Comments from Burnsville

"There’s tension between health care and education in their compe-tition for funding. It’s a ticking time bomb ... It will engulf us if we don’t get health care under control."

-- Burnsville participant

Between 35 and 40 community members participated in the Burnsville listening session Feb. 13. Below are some of their comments.

What's working well in public schools?

  • Graduation rates.
  • Innovative teachers willing to change.
  • Student learning is happening in an ever-changing world; the schools are able to assimilate diversity in the population. Schools have the ability to adapt to a diverse and changing student population.
  • Technology in the classrooms.
  • Extracurricular activities.
  • Achievement.
  • Students coming to school prepared to learn.
  • The schools have the support and belief of the community in what they’re doing. The community supports our schools. The community believes the schools are doing well.
  • Highly qualified teachers in the classroom (teachers licensed in teacher assignments).
  • Engaged parents. Parents are doing a good job with their children.
  • Schools are meeting the needs of struggling students and high achievers.
  • Schools are achieving exceptional results with what they have to work with for resources.

What challenges do public schools face?

  • Large class sizes.
  • Using students as pawns in the education game. Education is being compromised and politicized by politics.
  • Schools may be coming to a crisis. Schools are on the cusp of either doing great things or falling into great decline.
  • People are getting burned out by having to do more with less.
  • State funding challenge. Nobody understands a formula that penalizes districts with declining enrollments. The compensatory funding formula punishes school districts in the suburbs. It’s horrifically biased against districts in our area. If a child in poverty goes to Lakeville, the district gets $100 to $200 in extra funding. If the child goes to Minneapolis, the district gets $1,000.
  • We need to get the suburbs to stick together. Rural communities stick together [on education issues]. We need the suburbs together.
  • Difficulty in servicing students moving from district to district and/or culture to culture. There are social issues that interfere with students moving through the system. In a mobile population, children are exposed to many crises. If a ninth-grader has been to 22 different schools, how do you deal with that student?
  • Rising health care costs. There’s tension between health care and education in their competition for funding. It’s a ticking time bomb. I’m very much afraid in this last legislative session that we didn’t do enough to address it. It will engulf us if we don’t get health care under control. That’s my No. 1 concern. Every district is facing this.
  • Too much testing.
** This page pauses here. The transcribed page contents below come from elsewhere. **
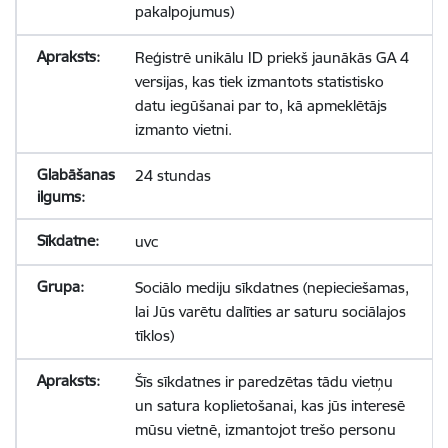
pakalpojumus)
Reģistrē unikālu ID priekš jaunākās GA 4
versijas, kas tiek izmantots statistisko
datu iegūšanai par to, kā apmeklētājs
izmanto vietni.
24 stundas
uvc
Sociālo mediju sīkdatnes (nepieciešamas,
lai Jūs varētu dalīties ar saturu sociālajos
tīklos)
Šīs sīkdatnes ir paredzētas tādu vietņu
un satura koplietošanai, kas jūs interesē
mūsu vietnē, izmantojot trešo personu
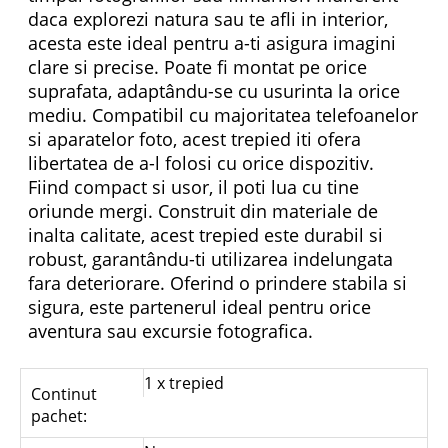
daca explorezi natura sau te afli in interior,
acesta este ideal pentru a-ti asigura imagini
clare si precise. Poate fi montat pe orice
suprafata, adaptându-se cu usurinta la orice
mediu. Compatibil cu majoritatea telefoanelor
si aparatelor foto, acest trepied iti ofera
libertatea de a-l folosi cu orice dispozitiv.
Fiind compact si usor, il poti lua cu tine
oriunde mergi. Construit din materiale de
inalta calitate, acest trepied este durabil si
robust, garantându-ti utilizarea indelungata
fara deteriorare. Oferind o prindere stabila si
sigura, este partenerul ideal pentru orice
aventura sau excursie fotografica.
1 x trepied
Continut
pachet:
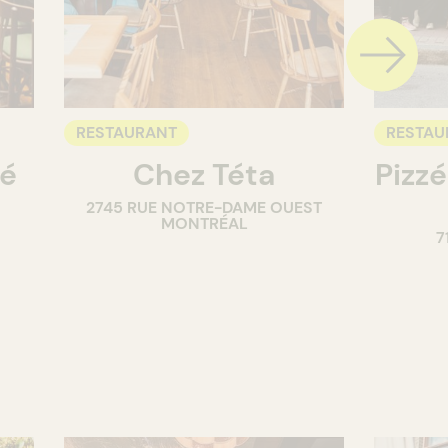
RESTAURANT
RESTAU
té
Chez Téta
Pizzé
2745 RUE NOTRE-DAME OUEST
MONTRÉAL
7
Excessive focus on testing.
  • Special education funding is inadequate.
  • Rising fees for student activities.
  • Local control is being eroded.
  • Teachers and schools keeping pace with the ever-changing world.
  • What do we want from seniors coming out of the system? We need a common understanding of what the standards should be. As far as standards, what is that level that we want? College prep? One standard? Many standards? Can we apply a single standard to a diverse student body?
  • An increasing population of English language learners.

What should public schools provide?

  • An outstanding, well-rounded education.
  • Recognize that schools already provide a lot more than education. Schools are becoming a social service agency. Are we really allowing teachers to have the skill set they need to do their jobs?
  • The community expects more than an adequate education.
  • Schools need the ability to be consistent across districts in standards and competitive with the world.
  • All-day kindergarten. All kids need to come to school ready to learn. Not all parents have the ability to get kids ready to learn.
  • Restore discipline and structure in kids’ lives because they’re not getting it outside school. School should be a safe learning environment.
  • When kids graduate from high school, they should be ready for any career path. Not all will go to college.
  • Students need a well-rounded education without excessive emphasis on testing.
  • A track for the highest goals/expectations for all.
  • Make a high school diploma mean something and accessible to all.
  • Schools should provide the best educators in the field.

How can we all help schools achieve the above?

  • We need the school boards, the teachers union, the superintendents – all the organizations within the education community – to get together and talk about the good things going on. That approach needs to be made. They should be promoting the positive things instead of taking the defensive.
  • We need more meetings like this, more community input. We have to do whatever we can to get everyone to the table. More meetings with all the stakeholders in the same room talking about what works, what doesn’t and how to collectively make changes. Bring the stakeholders to the discussion.
  • If we can do precinct caucuses for politicians, we can do grassroots advocacy for schools.
  • Keep parents engaged. More parental involvement.
  • Research the candidates and vote for those who truly support public education.
  • Education community uniform in supporting schools and public education
  • Continued training of teachers.
  • Public education has a chip on its shoulder. If you don’t know any teachers and you don’t go in to the schools, it’s easy to criticize. Schools need to better inform the public about the good things. They should promote the public visiting the schools to see for themselves the work taking place. They will walk out believing in the schools.
  • Local control of schools, under the umbrella of guidance from the Legislature. Districts and local school boards do know what is best for their local students, teachers and community.